Filter the entries for the word "Fellbach". Copy each line that has it.
------ Data under study
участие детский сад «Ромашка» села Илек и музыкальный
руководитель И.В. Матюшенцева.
------------
------ Data under study
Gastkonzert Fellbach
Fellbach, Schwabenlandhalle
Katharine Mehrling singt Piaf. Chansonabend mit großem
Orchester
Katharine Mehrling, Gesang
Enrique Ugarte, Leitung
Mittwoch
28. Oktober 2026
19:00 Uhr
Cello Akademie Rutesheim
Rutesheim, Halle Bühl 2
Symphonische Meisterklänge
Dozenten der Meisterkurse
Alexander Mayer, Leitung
------------
* [Answer to the exercise]:
Gastkonzert Fellbach
Fellbach, Schwabenlandhalle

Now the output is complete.